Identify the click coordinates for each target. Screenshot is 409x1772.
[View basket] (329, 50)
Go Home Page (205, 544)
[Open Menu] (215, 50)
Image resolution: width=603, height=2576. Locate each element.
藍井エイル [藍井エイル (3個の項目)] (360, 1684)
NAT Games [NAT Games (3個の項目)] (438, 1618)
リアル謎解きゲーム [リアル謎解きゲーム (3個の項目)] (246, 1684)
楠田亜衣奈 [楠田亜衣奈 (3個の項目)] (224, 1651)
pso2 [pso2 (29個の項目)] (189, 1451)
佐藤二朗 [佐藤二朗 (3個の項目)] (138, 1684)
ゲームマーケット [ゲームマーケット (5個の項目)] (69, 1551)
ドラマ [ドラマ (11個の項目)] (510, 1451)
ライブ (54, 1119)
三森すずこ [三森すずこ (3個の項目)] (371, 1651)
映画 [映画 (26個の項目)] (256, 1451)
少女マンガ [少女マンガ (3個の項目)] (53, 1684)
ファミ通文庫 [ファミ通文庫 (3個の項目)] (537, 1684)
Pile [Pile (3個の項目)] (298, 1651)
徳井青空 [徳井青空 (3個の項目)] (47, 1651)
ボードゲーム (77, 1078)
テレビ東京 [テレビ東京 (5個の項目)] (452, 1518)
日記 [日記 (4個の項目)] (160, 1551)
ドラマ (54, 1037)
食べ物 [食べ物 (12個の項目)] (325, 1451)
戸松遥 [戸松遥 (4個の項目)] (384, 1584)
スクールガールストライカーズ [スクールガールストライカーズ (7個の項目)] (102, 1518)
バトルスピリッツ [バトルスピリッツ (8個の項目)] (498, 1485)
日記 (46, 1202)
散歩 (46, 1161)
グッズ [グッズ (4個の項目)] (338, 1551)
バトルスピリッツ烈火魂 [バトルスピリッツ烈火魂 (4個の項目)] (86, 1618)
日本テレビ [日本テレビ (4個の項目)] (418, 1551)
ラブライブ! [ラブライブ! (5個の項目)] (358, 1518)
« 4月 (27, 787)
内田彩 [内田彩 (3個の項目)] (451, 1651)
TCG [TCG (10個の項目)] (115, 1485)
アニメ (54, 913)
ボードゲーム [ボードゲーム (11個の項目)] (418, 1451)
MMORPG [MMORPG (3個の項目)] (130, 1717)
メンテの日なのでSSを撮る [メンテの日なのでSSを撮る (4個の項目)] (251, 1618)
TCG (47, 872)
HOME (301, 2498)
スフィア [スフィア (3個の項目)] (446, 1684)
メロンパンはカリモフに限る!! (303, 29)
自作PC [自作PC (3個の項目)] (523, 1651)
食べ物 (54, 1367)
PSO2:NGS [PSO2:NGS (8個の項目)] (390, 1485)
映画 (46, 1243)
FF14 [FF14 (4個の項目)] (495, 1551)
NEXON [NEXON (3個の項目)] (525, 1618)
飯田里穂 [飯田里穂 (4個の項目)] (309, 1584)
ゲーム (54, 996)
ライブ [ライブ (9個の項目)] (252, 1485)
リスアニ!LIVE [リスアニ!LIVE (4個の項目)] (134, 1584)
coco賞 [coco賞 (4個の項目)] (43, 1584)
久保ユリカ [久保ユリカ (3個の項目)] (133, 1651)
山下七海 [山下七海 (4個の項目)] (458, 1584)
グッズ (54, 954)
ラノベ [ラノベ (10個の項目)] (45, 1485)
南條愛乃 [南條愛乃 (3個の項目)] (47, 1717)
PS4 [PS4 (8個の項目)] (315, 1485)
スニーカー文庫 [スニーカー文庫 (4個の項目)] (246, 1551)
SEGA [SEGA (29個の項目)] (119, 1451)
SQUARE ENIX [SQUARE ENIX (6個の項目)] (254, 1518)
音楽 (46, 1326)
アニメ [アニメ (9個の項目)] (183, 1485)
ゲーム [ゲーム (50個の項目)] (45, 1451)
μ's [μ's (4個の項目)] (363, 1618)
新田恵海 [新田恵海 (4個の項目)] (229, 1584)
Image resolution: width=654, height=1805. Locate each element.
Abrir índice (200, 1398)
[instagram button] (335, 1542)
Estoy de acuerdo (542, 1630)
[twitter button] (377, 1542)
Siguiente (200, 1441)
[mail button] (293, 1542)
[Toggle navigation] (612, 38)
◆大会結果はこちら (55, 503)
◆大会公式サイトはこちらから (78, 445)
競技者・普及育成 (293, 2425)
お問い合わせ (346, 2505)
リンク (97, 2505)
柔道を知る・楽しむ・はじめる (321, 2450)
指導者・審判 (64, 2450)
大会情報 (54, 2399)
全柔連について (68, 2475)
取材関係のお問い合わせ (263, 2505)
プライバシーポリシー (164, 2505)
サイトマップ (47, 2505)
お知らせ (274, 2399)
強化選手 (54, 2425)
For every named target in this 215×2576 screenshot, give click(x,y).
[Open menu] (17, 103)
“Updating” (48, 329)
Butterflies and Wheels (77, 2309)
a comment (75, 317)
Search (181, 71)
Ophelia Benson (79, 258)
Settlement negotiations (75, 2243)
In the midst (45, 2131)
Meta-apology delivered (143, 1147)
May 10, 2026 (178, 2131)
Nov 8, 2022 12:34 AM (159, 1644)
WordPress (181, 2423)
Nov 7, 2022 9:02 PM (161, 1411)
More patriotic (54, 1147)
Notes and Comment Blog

§ EXERCISE AIM: From the line that contains "PS4 [PS4 (8個の項目)] (315, 1485)" down to the final line of the entries, print every line exactly as it is, and only those lines.

§ REPLY TO THE TASK:
PS4 [PS4 (8個の項目)] (315, 1485)
スニーカー文庫 [スニーカー文庫 (4個の項目)] (246, 1551)
SEGA [SEGA (29個の項目)] (119, 1451)
SQUARE ENIX [SQUARE ENIX (6個の項目)] (254, 1518)
音楽 (46, 1326)
アニメ [アニメ (9個の項目)] (183, 1485)
ゲーム [ゲーム (50個の項目)] (45, 1451)
μ's [μ's (4個の項目)] (363, 1618)
新田恵海 [新田恵海 (4個の項目)] (229, 1584)
Image resolution: width=654, height=1805. Locate each element.
Abrir índice (200, 1398)
[instagram button] (335, 1542)
Estoy de acuerdo (542, 1630)
[twitter button] (377, 1542)
Siguiente (200, 1441)
[mail button] (293, 1542)
[Toggle navigation] (612, 38)
◆大会結果はこちら (55, 503)
◆大会公式サイトはこちらから (78, 445)
競技者・普及育成 (293, 2425)
お問い合わせ (346, 2505)
リンク (97, 2505)
柔道を知る・楽しむ・はじめる (321, 2450)
指導者・審判 (64, 2450)
大会情報 (54, 2399)
全柔連について (68, 2475)
取材関係のお問い合わせ (263, 2505)
プライバシーポリシー (164, 2505)
サイトマップ (47, 2505)
お知らせ (274, 2399)
強化選手 (54, 2425)
For every named target in this 215×2576 screenshot, give click(x,y).
[Open menu] (17, 103)
“Updating” (48, 329)
Butterflies and Wheels (77, 2309)
a comment (75, 317)
Search (181, 71)
Ophelia Benson (79, 258)
Settlement negotiations (75, 2243)
In the midst (45, 2131)
Meta-apology delivered (143, 1147)
May 10, 2026 (178, 2131)
Nov 8, 2022 12:34 AM (159, 1644)
WordPress (181, 2423)
Nov 7, 2022 9:02 PM (161, 1411)
More patriotic (54, 1147)
Notes and Comment Blog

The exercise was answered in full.